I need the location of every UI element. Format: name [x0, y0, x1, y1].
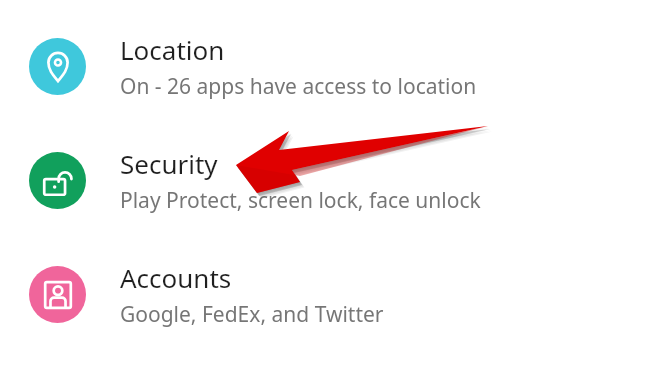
staticText: Security — [120, 146, 218, 181]
other: Accounts — [29, 266, 86, 323]
staticText: On - 26 apps have access to location — [120, 72, 477, 101]
staticText: Play Protect, screen lock, face unlock — [120, 186, 481, 215]
other: Security — [29, 152, 86, 209]
staticText: Location — [120, 32, 225, 67]
button[interactable]: Security — [0, 140, 650, 220]
button[interactable]: Location — [0, 26, 650, 106]
staticText: Google, FedEx, and Twitter — [120, 300, 384, 329]
other: Location — [29, 38, 86, 95]
button[interactable]: Accounts — [0, 254, 650, 334]
staticText: Accounts — [120, 260, 232, 295]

• [WHAT YOU SHOULD DO]: Please print the entries shown above again, exactly, and skip the pictures.

• [RESPONSE FOR THIS EXERCISE]:
I need the location of every UI element. Format: name [x0, y0, x1, y1].
staticText: Security — [120, 146, 218, 181]
other: Accounts — [29, 266, 86, 323]
staticText: On - 26 apps have access to location — [120, 72, 477, 101]
staticText: Play Protect, screen lock, face unlock — [120, 186, 481, 215]
other: Security — [29, 152, 86, 209]
staticText: Location — [120, 32, 225, 67]
button[interactable]: Security — [0, 140, 650, 220]
button[interactable]: Location — [0, 26, 650, 106]
staticText: Google, FedEx, and Twitter — [120, 300, 384, 329]
other: Location — [29, 38, 86, 95]
button[interactable]: Accounts — [0, 254, 650, 334]
staticText: Accounts — [120, 260, 232, 295]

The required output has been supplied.